Bölüm 8 - Görev her şeyden önce gelir

17.7K 943 634
                                    

Okumaya başladığınız tarihi buraya not ederseniz sevinirim.
Yorum ve beğenilerinizi eksik etmeyin lütfen♥️

BÖLÜM 8 – GÖREV HER ŞEYDEN ÖNCE GELİR

HERA

"Bu davet için yeterli önlemleri aldınız mı?" Babam şarap bardağını kaldırıp birkaç kere salladı ve burnuna yaklaştırıp kokusunu içine çekti. "Böyle davetlerde çok bulundum. Bu konuda yeterince tecrübeli değilsiniz."

Yemek sonrası malikanenin büyük salonunda hep beraber oturuyorduk ve babam, davetle alakalı şüphelerinden bahsediyordu. Annem her zamanki gibi sadece dinleyerek durumu tartıyor, Martin rahatça kanepede oturup babamı dinliyor, Cass ise son zamanlarda aramızdaki açıklık yüzünden benimle nasıl iletişim kurabileceğini düşünüyordu.

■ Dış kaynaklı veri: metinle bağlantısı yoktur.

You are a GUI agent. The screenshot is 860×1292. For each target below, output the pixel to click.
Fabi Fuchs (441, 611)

"Böyle davetlere çoğunlukla seninle katıldığımı biliyorsun. Ayrıca yanımızda tecrübeli birisi olacak." Dedim.

"Lucas'a fazla mı güveniyorsun?" Babam şüpheci bakışlarını yüzüme dikti.

"Hayır, tam tersi. Ona güvenmiyorum. Ama bu işteki çıkarı en az benim kadar sağlam. Hiçbir şeyini riske atmayacağını biliyorum."

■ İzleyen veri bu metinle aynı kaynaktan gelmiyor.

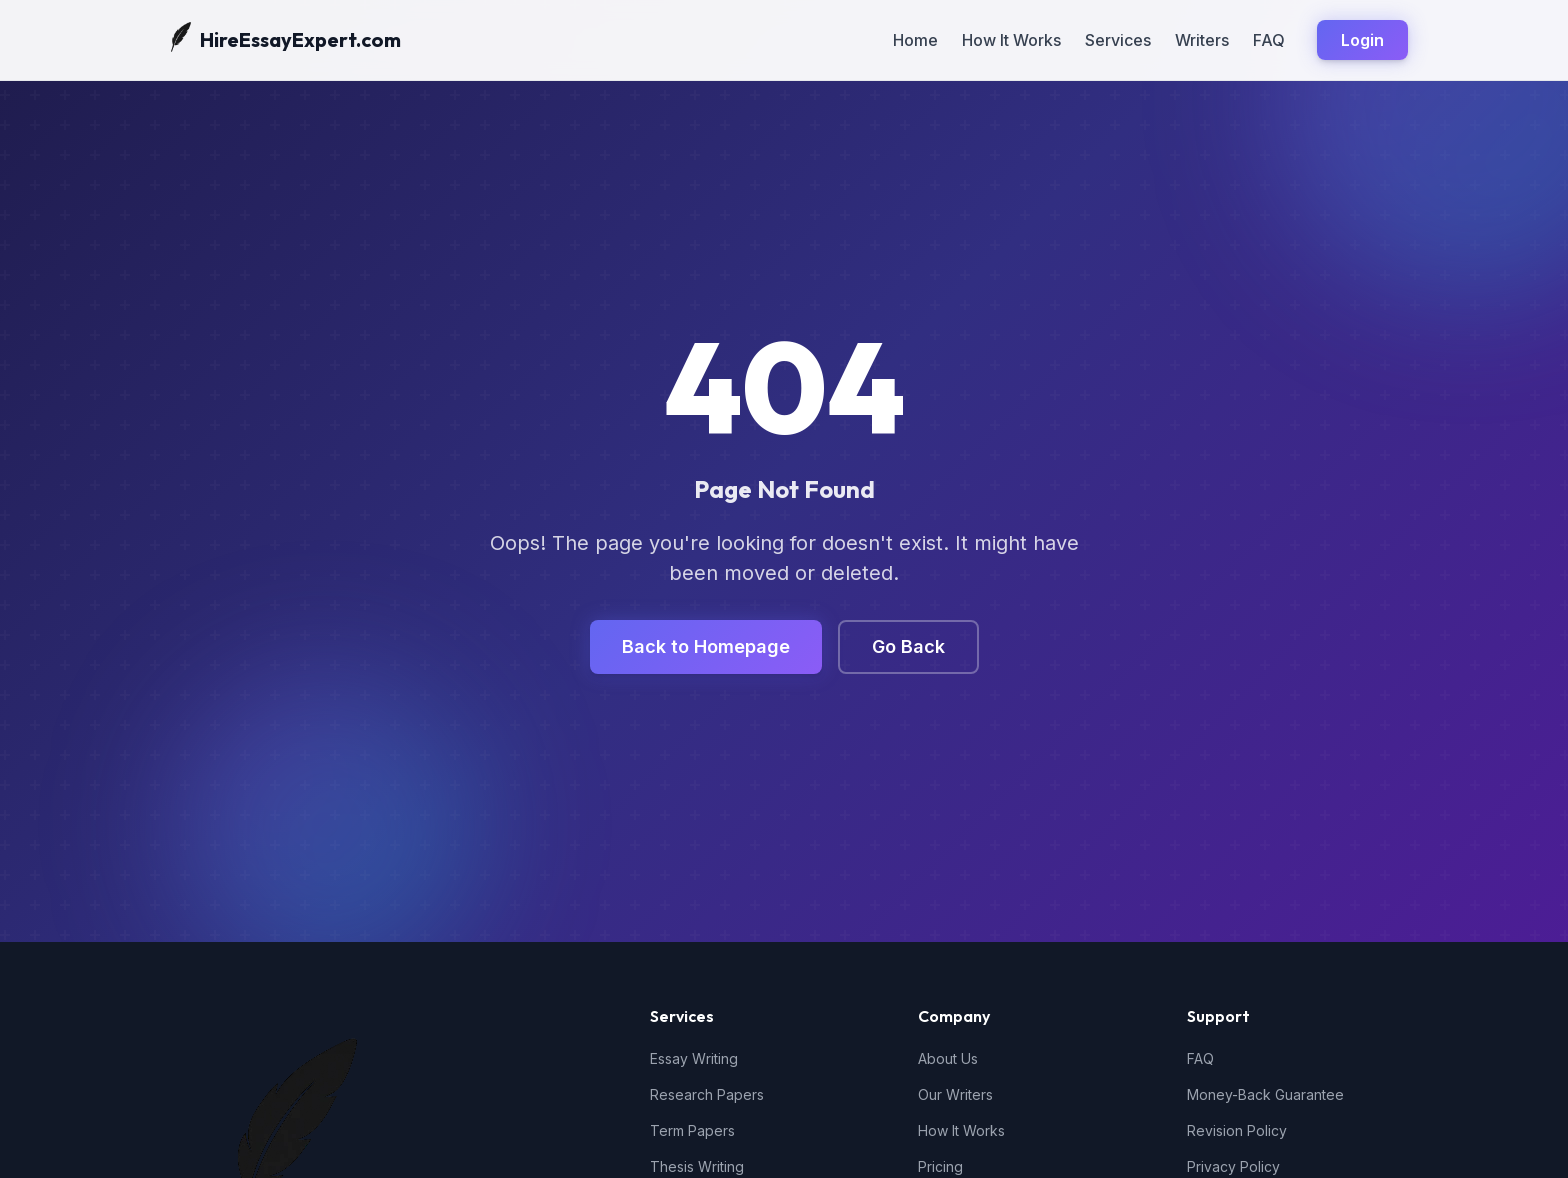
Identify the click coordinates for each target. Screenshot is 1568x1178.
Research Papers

"Hera haklı." Martin ellerini birbirine sürtüp arkasına yaslandı. "Lucas konusunda yani."

Şaşkınlıkla yüzüne baktığımda omuzlarını silkti. Martin bir şeyleri anlamaya başlıyordu. Güzel.

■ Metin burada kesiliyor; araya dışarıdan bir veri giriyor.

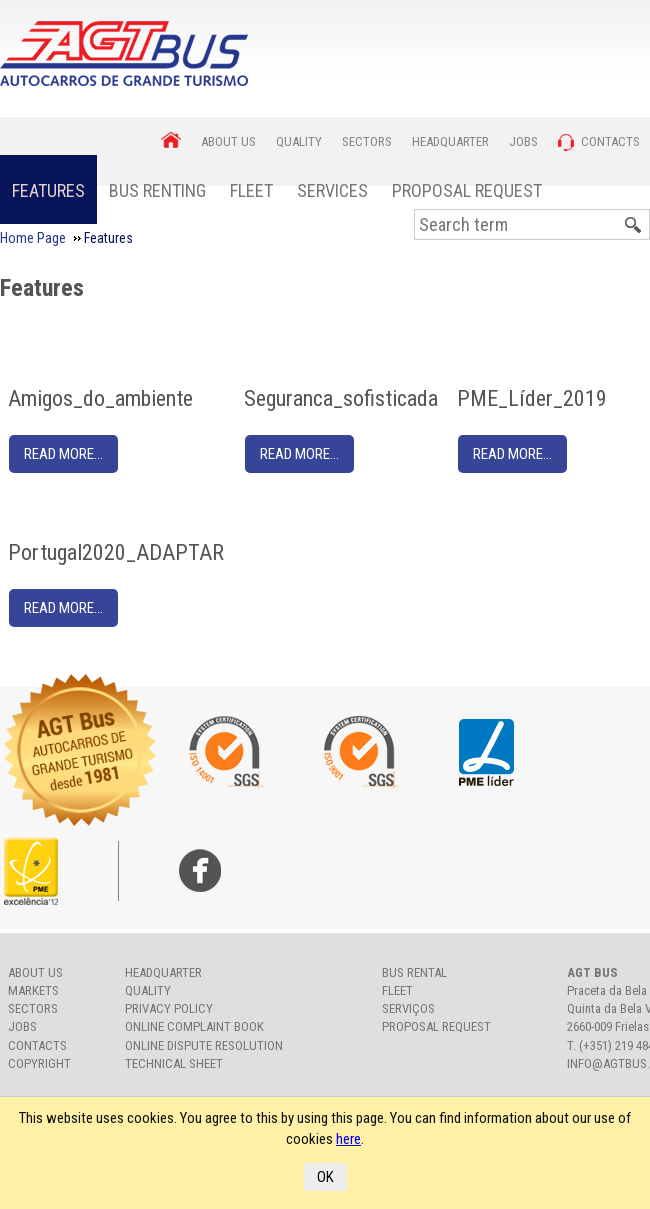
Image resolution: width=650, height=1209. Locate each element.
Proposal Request (467, 190)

"Bir şey olmayacak. Olsa dahi hazırlıklıyız. Her yerde adamlarımız olacak. Hem benim hem de Lucas'ın."

Babam kafasını salladı ve ayağa kalktı. "O zaman size güvenmekten başka çarem yok."

Gözlerimi devirdim.

"Hiçbir zaman bu güveni boşa çıkarmadım. Bunu sen de biliyorsun."

Annem, babamla beraber salondan ayrılmak için hareketlendi. Arkasını dönüp bana baktığında göz göze geldik. Her zamanki soğuk duruşunda bir aksaklık vardı. Gözlerinin arkasında gördüğüm şey derin bir korku ya da anlam veremediğim başka bir şeydi. Kaşlarımı çattım.

"Hera." Otoriter sesi, titrememek için çabalıyordu. "Dikkatli ol."

İkisi birlikte odadan ayrılırken ne diyeceğimi bilemedim. Cass ve Martin de arkalarından tuhaf tuhaf bakıyordu.

"Annen iyi mi?" Cass konuşurken gelip yanıma oturdu.

"Bilmiyorum."

"Peki biz iyi miyiz?"

Tekrar gözlerimi devirdim.

"Aramızda bir sorun yok Cass. Dersini aldığını umuyorum."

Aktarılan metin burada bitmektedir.